Les Wildcats de Moncton ont réalisé un véritable petit miracle mercredi soir dans ce qui pourrait être le dernier match de leur histoire au vénérable Colisée. Peuvent-ils répéter l’exploit contre la meilleure équipe de la LHJMQ en 2017-2018, cette fois à Fredericton? Darren Rumble le pense.

Après trois solides coups de pied au derrière pour amorcer la série (6 à 1, 9 à 3 et 7 à 1), les Wildcats ont enfin réussi à arracher quelque chose des griffes des champions du calendrier régulier, l’Armada de Blainville-Boisbriand, avec leur victoire de 5 à 4.

«Je lève mon chapeau à mes joueurs. Il aurait été facile pour eux de tout abandonner et de laisser l’Armada gagner la série, mentionne-t-il. Nous avons eu une bonne rencontre et nous avons discuté de l’importance d’être des compétiteurs et de ce que cela voulait dire. On a aussi insisté sur la fierté de représenter notre équipe et notre communauté.»

Ses joueurs ont visiblement compris le message. Ils ont réussi à sortir leur adversaire de leur zone de confort, et plus important encore, de leur plan de match. En jouant un style plus échevelé, moins structuré, Moncton a réussi à surprendre l’Armada.

«Nous allons jouer de la même façon vendredi, indique Rumble. La quatrième partie est toujours la plus difficile à gagner. C’est une constante dans le hockey. Tout ce qu’on peut faire, c’est se présenter là et batailler jusqu’à la fin.»

L’entraîneur-chef des Wildcats se dit même optimiste quant à la suite des choses.

«Si on peut réduire leur avance dans la série à 3-2, qui sait ce qui peut arriver?», demande-t-il, avec un éclair dans les yeux.

Une autre victoire des Wildcats. c’est évidemment la dernière chose que veut voir Joël Bouchard, vendredi soir à Fredericton.

Même si le match se déroulera dans un univers totalement inconnu pour l’Armada (pour les Wildcats aussi, d’ailleurs), on ne sent aucune incertitude ou d’hésitation dans ses commentaires.

«On est en séries. L’endroit où on joue n’a pas vraiment d’importance», affirme-t-il, en ajoutant que la défaite de mercredi soir est déjà oubliée.

Il faut dire que l’Armada en a vu d’autres. Bouchard et son groupe savent très bien qu’ils vivront leur part d’adversité dans leur quête vers la coupe Memorial. Et ce n’est pas une première défaite en séries (après six victoires de suite contre les Foreurs de Val-d’Or et les Wildcats de Moncton) qui va les effrayer.

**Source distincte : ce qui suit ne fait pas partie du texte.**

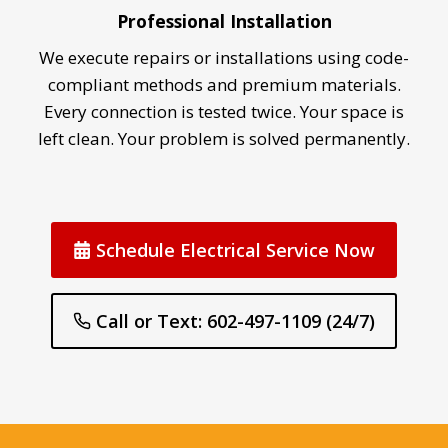
Professional Installation
We execute repairs or installations using code-
compliant methods and premium materials.
Every connection is tested twice. Your space is
left clean. Your problem is solved permanently.
Schedule Electrical Service Now
Call or Text: 602-497-1109 (24/7)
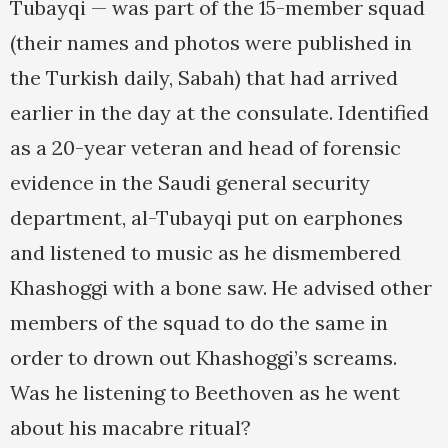
Tubayqi — was part of the 15-member squad
(their names and photos were published in
the Turkish daily, Sabah) that had arrived
earlier in the day at the consulate. Identified
as a 20-year veteran and head of forensic
evidence in the Saudi general security
department, al-Tubayqi put on earphones
and listened to music as he dismembered
Khashoggi with a bone saw. He advised other
members of the squad to do the same in
order to drown out Khashoggi’s screams.
Was he listening to Beethoven as he went
about his macabre ritual?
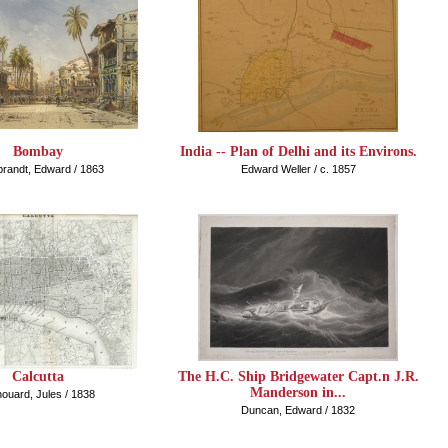
Bombay
India -- Plan of Delhi and its Environs.
brandt, Edward / 1863
Edward Weller / c. 1857
Calcutta
The H.C. Ship Bridgewater Capt.n J.R.
Manderson in...
ouard, Jules / 1838
Duncan, Edward / 1832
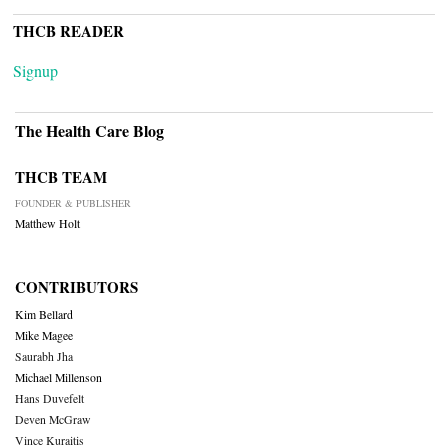
THCB READER
Signup
The Health Care Blog
THCB TEAM
FOUNDER & PUBLISHER
Matthew Holt
CONTRIBUTORS
Kim Bellard
Mike Magee
Saurabh Jha
Michael Millenson
Hans Duvefelt
Deven McGraw
Vince Kuraitis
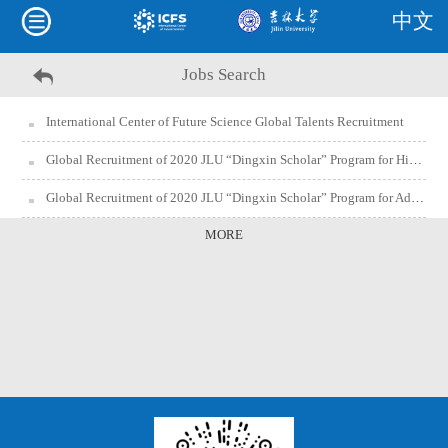
中文
Jobs Search
International Center of Future Science Global Talents Recruitment
Global Recruitment of 2020 JLU “Dingxin Scholar” Program for High Pressure Science and Technology Research Team of International Center of Future Science (Postdoctoral Program)
Global Recruitment of 2020 JLU “Dingxin Scholar” Program for Advanced Energy and Environmental Materials Research Team of International Center of Future Science (Postdoctoral Program)
MORE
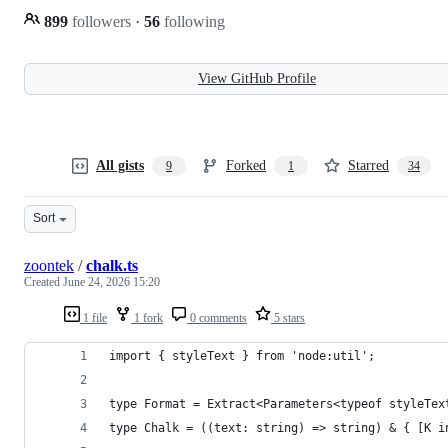
899
followers
·
56
following
View GitHub Profile
All gists
Forked
Starred
9
1
34
Sort
zoontek
/
chalk.ts
Created
June 24, 2026 15:20
1 file
1 fork
0 comments
5 stars
import { styleText } from 'node:util';
type Format = Extract<Parameters<typeof styleTex
type Chalk = ((text: string) => string) & { [K i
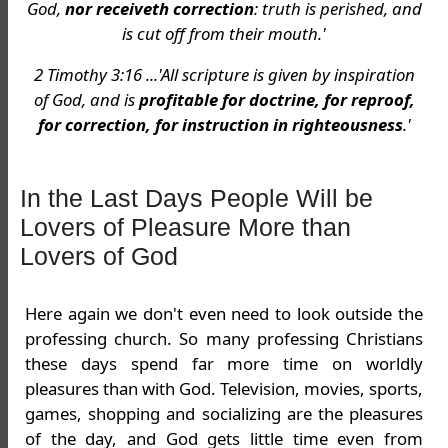
God,
nor receiveth correction
: truth is perished, and
is cut off from their mouth.'
2 Timothy 3:16 ...'All scripture is given by inspiration
of God, and is
profitable for doctrine, for reproof,
for correction, for instruction in righteousness
.'
In the Last Days People Will be
Lovers of Pleasure More than
Lovers of God
Here again we don't even need to look outside the
professing church. So many professing Christians
these days spend far more time on worldly
pleasures than with God. Television, movies, sports,
games, shopping and socializing are the pleasures
of the day, and God gets little time even from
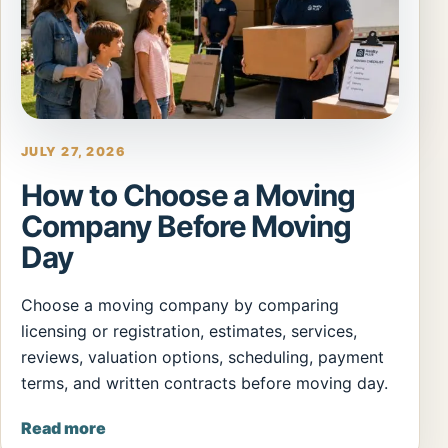
JULY 27, 2026
How to Choose a Moving
Company Before Moving
Day
Choose a moving company by comparing
licensing or registration, estimates, services,
reviews, valuation options, scheduling, payment
terms, and written contracts before moving day.
Read more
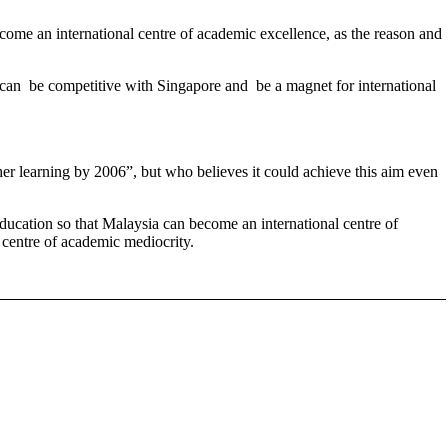
ome an international centre of academic excellence, as the reason and
ia can be competitive with Singapore and be a magnet for international
er learning by 2006”, but who believes it could achieve this aim even
 education so that Malaysia can become an international centre of
l centre of academic mediocrity.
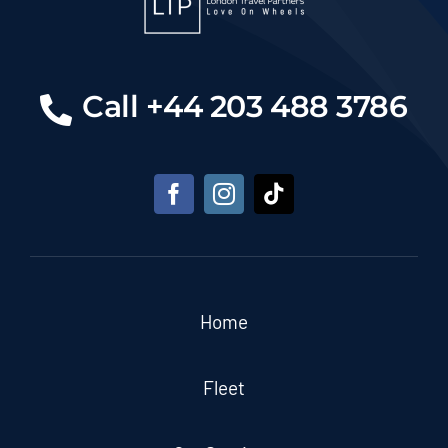
Call +44 203 488 3786
Home
Fleet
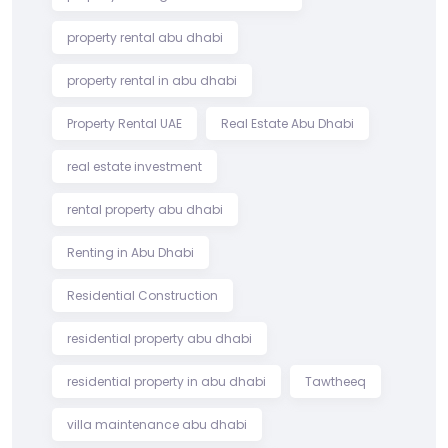
property rental abu dhabi
property rental in abu dhabi
Property Rental UAE
Real Estate Abu Dhabi
real estate investment
rental property abu dhabi
Renting in Abu Dhabi
Residential Construction
residential property abu dhabi
residential property in abu dhabi
Tawtheeq
villa maintenance abu dhabi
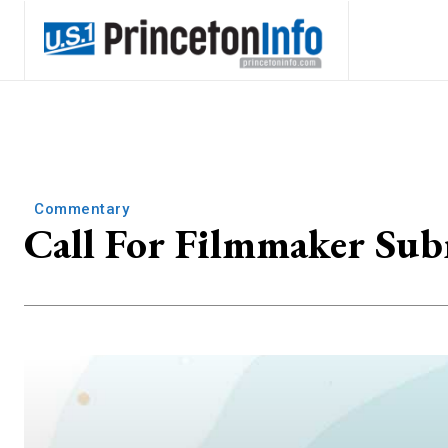
Commentary
Call For Filmmaker Sub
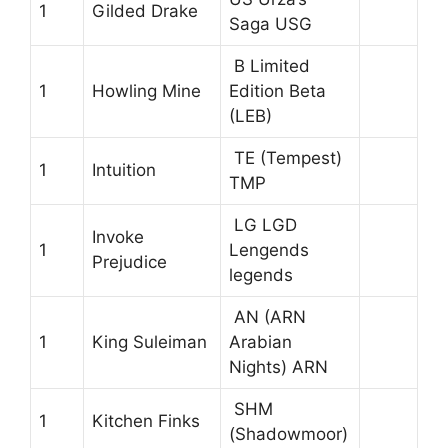
1
Gilded Drake
Saga USG
B Limited
1
Howling Mine
Edition Beta
(LEB)
TE (Tempest)
1
Intuition
TMP
LG LGD
Invoke
1
Lengends
Prejudice
legends
AN (ARN
1
King Suleiman
Arabian
Nights) ARN
SHM
1
Kitchen Finks
(Shadowmoor)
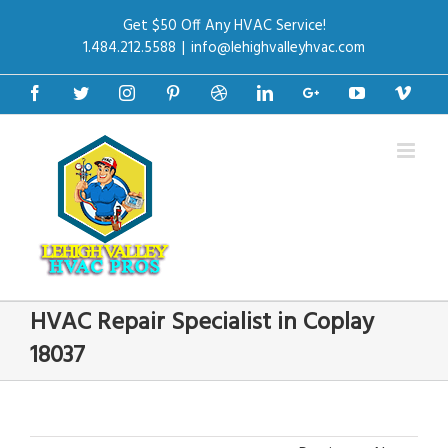
Get $50 Off Any HVAC Service!
1.484.212.5588
|
info@lehighvalleyhvac.com
Facebook
Twitter
Instagram
Pinterest
Dribbble
Linkedin
Google+
Youtube
Vime
HVAC Repair Specialist in Coplay
18037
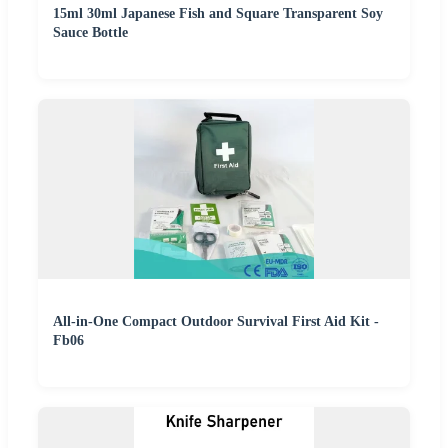
15ml 30ml Japanese Fish and Square Transparent Soy
Sauce Bottle
All-in-One Compact Outdoor Survival First Aid Kit -
Fb06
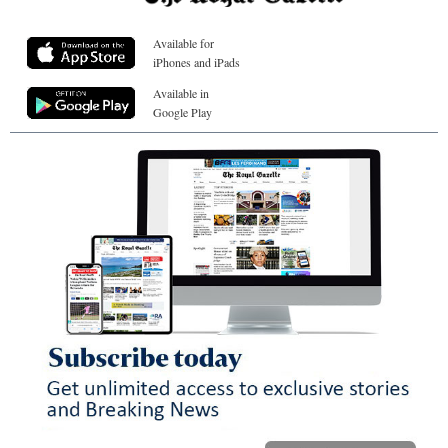
Available for
iPhones and iPads
Available in
Google Play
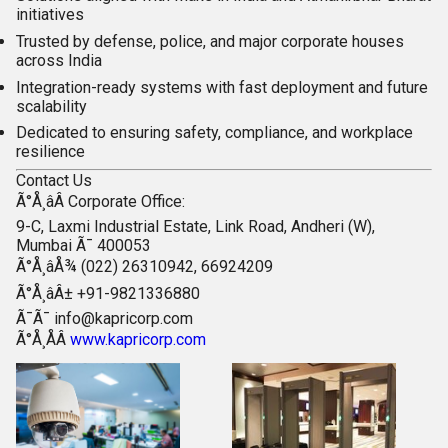
initiatives
Trusted by defense, police, and major corporate houses
across India
Integration-ready systems with fast deployment and future
scalability
Dedicated to ensuring safety, compliance, and workplace
resilience
Contact Us
Ã°Å¸âÂ
Corporate Office:
9-C, Laxmi Industrial Estate, Link Road, Andheri (W),
Mumbai Ã¯ 400053
Ã°Å¸âÅ¾ (022) 26310942, 66924209
Ã°Å¸âÂ± +91-9821336880
Ã¯Ã¯
info@kapricorp.com
Ã°Å¸ÅÂ
www.kapricorp.com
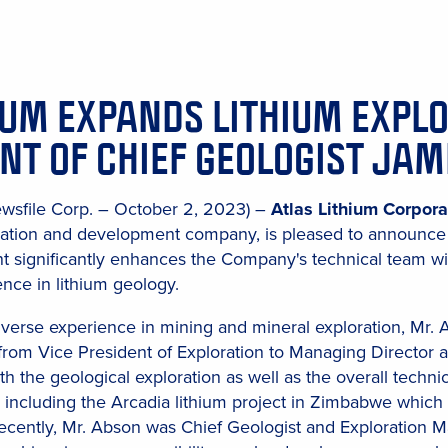
IUM EXPANDS LITHIUM EXPL
NT OF CHIEF GEOLOGIST JA
ewsfile Corp. – October 2, 2023) –
Atlas Lithium Corpora
ration and development company, is pleased to announce 
nt significantly enhances the Company's technical team w
nce in lithium geology.
iverse experience in mining and mineral exploration, Mr.
from Vice President of Exploration to Managing Director at
h the geological exploration as well as the overall techni
y, including the Arcadia lithium project in Zimbabwe which 
cently, Mr. Abson was Chief Geologist and Exploration Man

La clé du succès pour l’Armada, c’est de ne pas répéter les mêmes erreurs que lors du dernier match.

«On s’est reposé mercredi pour aller jouer là-bas. C’est à nous de nous préparer de la bonne façon, déclare-t-il sans broncher. Les gars ne sont pas contents de leur performance de mercredi soir. L’émotion était pas mal haute et nous les avons laissé relaxer un peu.»

Le niveau d’intensité est effectivement monté d’un cran dans ce quatrième match. Les coups vicieux et les gestes dangereux ont semblé se multiplier.

Encore là, Joël Bouchard prend le tout avec un grain de sel.

«C’est normal, ce sont les séries éliminatoires. On n’attend pas de cadeaux de personne. Si on a des blessures, c’est aux autres de les remplacer», avance-t-il.

D’ailleurs, le défenseur Paquette-Bisson et l’attaquant Alex Barré-Boulet représentent des cas incertains pour le match de vendredi. Les deux ont subi des blessures au haut du corps mercredi et ils ont terminé la rencontre dans les gradins du Colisée. D’ailleurs, Jacob Hudson, des Wildcats, a été suspendu pour trois rencontres par la LHJMQ pour son coup par derrière contre Paquette-Bisson.

Scénario identique chez les Wildcats, alors que l’attaquant Jakob Pelletier sera réévalué avant la rencontre.